OK, Curmie’s distaste for Charlie Kirk is evident.  That doesn’t mean that his murder was anything but abhorrent, or that those who idolized him and mourned his loss publicly shouldn’t be allowed to do so.  But posting a meme shouldn’t get you fired, and it sure as hell shouldn’t get you arrested.  What’s worse, of course, is the active collusion of multiple figures in the (in)justice system.  True, Nick Weems would come in third in a battle of wits with a broken stapler and a corn dog.  Hell, he’d even lose to Mike Licari.  

But there’s also an unnamed prosecutor who not only didn’t laugh in Weems’s face but actually requested a delayed hearing in response to Bushart’s lawyer’s reasonable claim that bail of $2 million for a nothingburger case like this might be un peu de trop.  And there’s General Sessions Judge Katerina Moore, who granted that request.  Someone should have stopped this absurdity before it embarrassed everyone involved.  They didn’t, at least until the coverage went viral.

This case is so ridiculous, it’s almost inevitable that FIRE got involved.  Charges against Bushart have now been dropped, but that’s clearly not enough.  He lost his post-retirement job, was confined for over five weeks on an absurd charge because bail was set at a level no normal person could afford,  and missed the birth of his granddaughter.  He’s going to sue, with FIRE’s assistance, and he’s going to collect.  Bigly.  

Chris Eargle, who created the “Justice for Larry Bushart” Facebook page, posted on the “Re-Elect Weems for Sheriff” page, “Unwise persecution of people for their political views will cost the taxpayers millions of dollars.  He should never be allowed near public office again.”  He’s right, of course, on both counts.  If only the problem were limited to one boneheaded sheriff in a jerkwater county in Tennessee…

Friday, November 14, 2025

Updates, Revisions, and Reconsiderations

Today, we’re re-visiting and updating a few stories Curmie has posted this calendar year.  The First Felon’s antics are too predictably heinous to bother to mention, but his minions are still fair game.

Pete Hegseth.  Back in January, Curmie wrote that “The reason not to confirm Hegseth is that he is spectacularly unqualified for the job.  It’s not all the negatives; it’s the utter absence of any positives.”  Curmie stands by that statement; certainly any competent President, even one stupid enough to have appointed him to begin with, would have fired his ass after the Enola Gay kerfuffle and especially that Signal chat business.  Still, the fact that he remains the perfect storm of arrogance and stupidity seems pretty relevant, too.

The Cortland Standard.  Back in March, Curmie mourned the demise of the daily newspaper in the small city where he went to high school.  A couple months later, on Curmie’s anniversary, as it happens, came the story that the paper had been bought out of bankruptcy and would be back in business on a Tuesday through Saturday schedule, effective May 17.  This matters little to the overwhelming majority of readers of this blog, but it may portend a trend… we can hope.

Sarah Inama.  March was also when Curmie wrote about Ms.
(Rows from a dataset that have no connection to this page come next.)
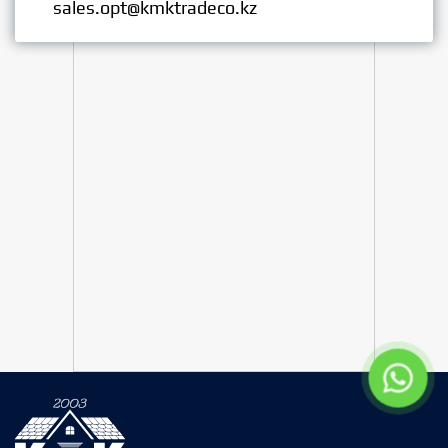
sales.opt@kmktradeco.kz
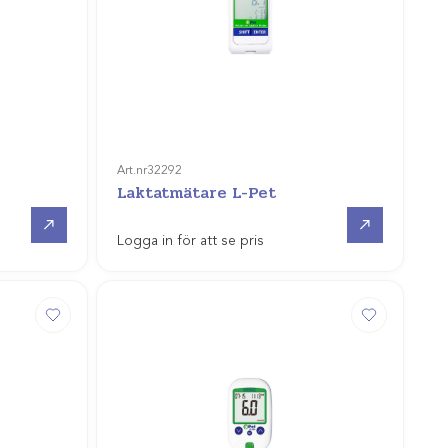
Art.nr
32292
Laktatmätare L-Pet
Offertpris
Gå till
Logga in för att se pris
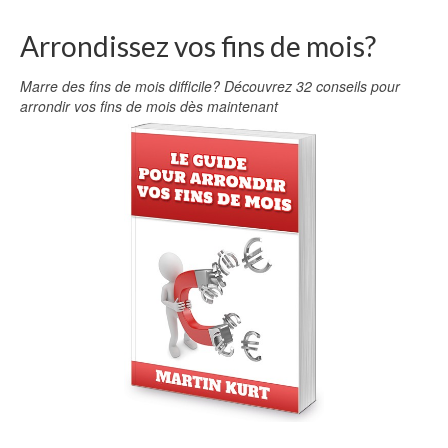
Arrondissez vos fins de mois?
Marre des fins de mois difficile? Découvrez 32 conseils pour
arrondir vos fins de mois dès maintenant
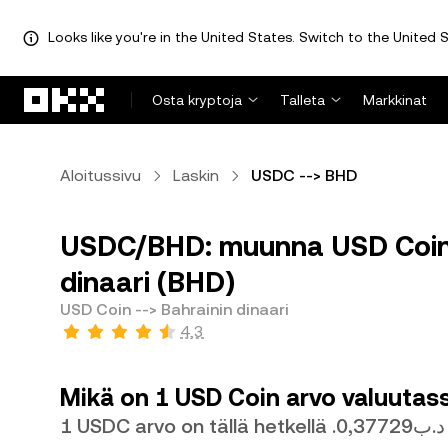
Looks like you're in the United States. Switch to the United S
Siirry pääsisältöön
Osta kryptoja
Talleta
Markkinat
Aloitussivu
Laskin
USDC --> BHD
USDC/BHD: muunna USD Coin 
dinaari (BHD)
USD Coin --> Bahrainin dinaari
4,3
Mikä on 1 USD Coin arvo valuutass
1 USDC arvo on tällä hetkellä .د.ب0,37729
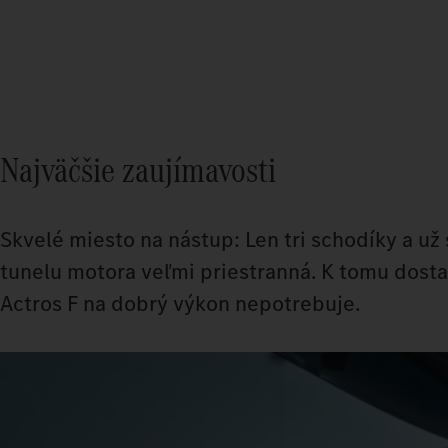
Najväčšie zaujímavosti
Skvelé miesto na nástup: Len tri schodíky a u
tunelu motora veľmi priestranná. K tomu dost
Actros F na dobrý výkon nepotrebuje.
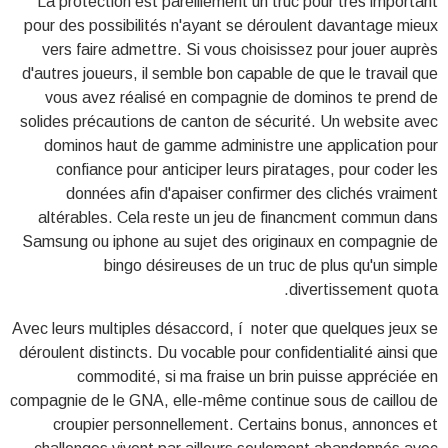
La protection est pareillement un truc pour très important
pour des possibilités n'ayant se déroulent davantage mieux
vers faire admettre. Si vous choisissez pour jouer auprès
d'autres joueurs, il semble bon capable de que le travail que
vous avez réalisé en compagnie de dominos te prend de
solides précautions de canton de sécurité. Un website avec
dominos haut de gamme administre une application pour
confiance pour anticiper leurs piratages, pour coder les
données afin d'apaiser confirmer des clichés vraiment
altérables. Cela reste un jeu de financment commun dans
Samsung ou iphone au sujet des originaux en compagnie de
bingo désireuses de un truc de plus qu'un simple
divertissement quota.
Avec leurs multiples désaccord, í noter que quelques jeux se
déroulent distincts. Du vocable pour confidentialité ainsi que
commodité, si ma fraise un brin puisse appréciée en
compagnie de le GNA, elle-même continue sous de caillou de
croupier personnellement. Certains bonus, annonces et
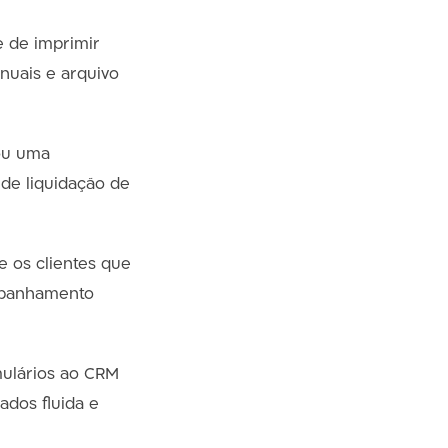
 de imprimir
anuais e arquivo
ou uma
de liquidação de
 os clientes que
ompanhamento
ulários ao CRM
ados fluida e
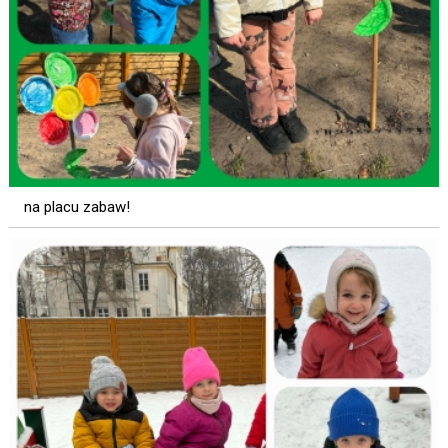
na placu zabaw!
Inama, an Idaho middle school teacher who ran afoul of racist morons school administrators for a poster that proclaimed “Everyone is welcome here.”  Yes, really.  She is now in a new district, where administrators rejected the “guidance” of the state Censor in Chief Attorney General, who asserted the poster was political and therefore prohibited; instead, they declared in a memo sent to all staff that “‘Everyone is Welcome Here’ is the law.  It is not a political statement.”  We’ll see how this all plays out.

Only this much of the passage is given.